(Saved entries)
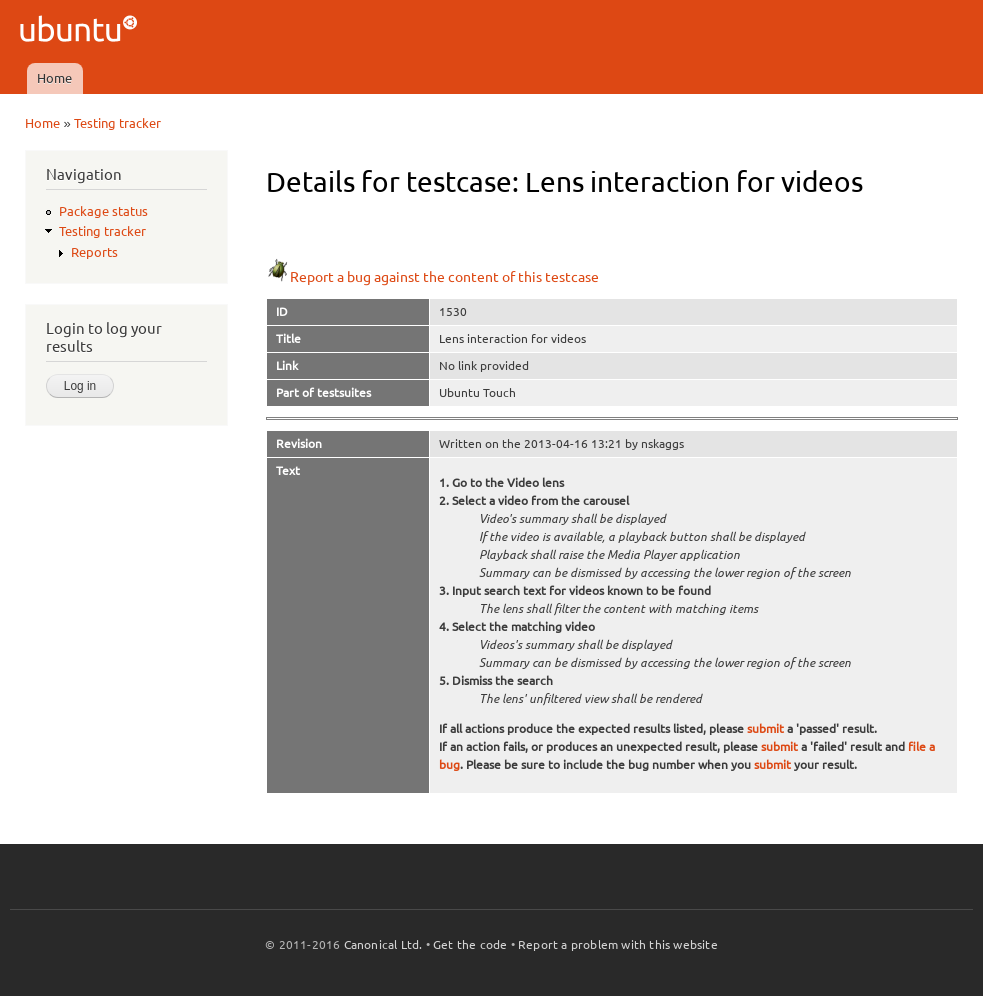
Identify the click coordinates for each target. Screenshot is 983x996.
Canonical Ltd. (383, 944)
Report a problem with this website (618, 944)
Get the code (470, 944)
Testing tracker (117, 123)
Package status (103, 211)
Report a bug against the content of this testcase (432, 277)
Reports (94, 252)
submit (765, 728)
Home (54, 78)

### Prompt
Look above for the line containing "Get the code (470, 944)", then please write out that line and each one after it through the end, exactly, with nothing else.

### Task output
Get the code (470, 944)
Testing tracker (117, 123)
Package status (103, 211)
Report a bug against the content of this testcase (432, 277)
Reports (94, 252)
submit (765, 728)
Home (54, 78)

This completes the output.